At first glance, the announcement was an impressive one. At the swanky Word Economic Forum in the Swiss resort town of Davos last week, the Canada Pension Plan Investment Board joined Standard & Poor’s in announcing the creation of the new S&P Long-Term Value Creation Global Index.
Standard & Poor’s, of course, is the global provider of financial information that maintains a corporate mission of providing “data and research … (that is) independent, transparent and cost effective.” Presumably, S&P achieves its mission by utilizing its own expert professional staff to create clearly defined financial metrics without undue influence from — or overt reliance on — asset management and investment advisory firms.
In fact, that’s exactly what S&P is claiming to do with its new Long-Term Value Creation Global Index, comprised of 246 companies that purportedly “have the potential to create long-term value based on sustainability criteria and financial quality.” S&P continues:
The S&P LTVC Global Index is constructed by combining qualitative and quantitative measures into a single metric to determine the potential for long-term value addition. The Economic Dimension Scores provided by RobecoSAM are included in the qualitative assessment to gauge corporate governance effectiveness. The quantitative assessment consists of drivers of long-term investment returns – Return on Equity, Balance Sheet Accruals ratio and leverage ratio.
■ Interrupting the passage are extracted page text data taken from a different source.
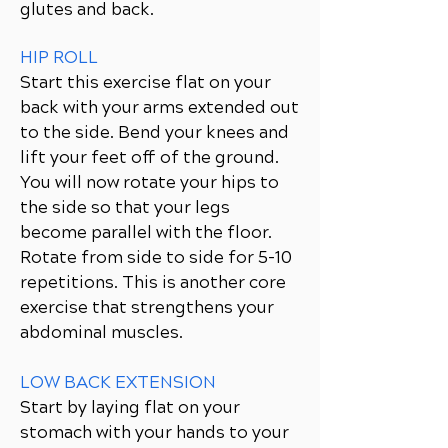
glutes and back.
HIP ROLL
Start this exercise flat on your
back with your arms extended out
to the side. Bend your knees and
lift your feet off of the ground.
You will now rotate your hips to
the side so that your legs
become parallel with the floor.
Rotate from side to side for 5-10
repetitions. This is another core
exercise that strengthens your
abdominal muscles.
LOW BACK EXTENSION
Start by laying flat on your
stomach with your hands to your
Okay … but what is RobecoSAM? And are those investment metrics expertly and transparently designed to focus on long term value creation? In addition, doesn’t more than one balance sheet accrual ratio actually exist? And more than one leverage ratio as well?
Apparently, RobecoSAM is an asset management company. And one can find those investment metrics in elementary primers of standard accounting financial statements. And yes, there are many accrual and leverage ratios in active use by financial specialists.
In other words, S&P’s new Global Index of Long Term Value Creation simply takes a set of qualitative metrics that is computed by a single asset management company, and combines it with a set of generic and undefined financial metrics. Although S&P’s press release appears to imply that its qualitative assessment function encompasses other activities, it doesn’t specifically describe any additional work.
To be sure, the Canadian Pension Plan Investment Board should be commended for attempting to promote a long term value perspective in the financial industry. And S&P should certainly be encouraged to continue its mission of developing expert metrics that are “independent, transparent, and cost effective.”
Nevertheless, when the qualitative component of an S&P index emphasizes the metrics of a single asset management firm, it doesn’t bode well for the firm’s mission of independence. And when an index provides no detailed description of its investment metrics or its other qualitative assessment activities, it doesn’t bode well for the firm’s mission of transparency.
One could argue, of course, that such effortless approaches to constructing indices may help S&P achieve its mission of cost effectiveness. Nevertheless, given these other concerns, financial investors might wish to exercise a bit of caution while reviewing the S&P Long-Term Value Creation Global Index.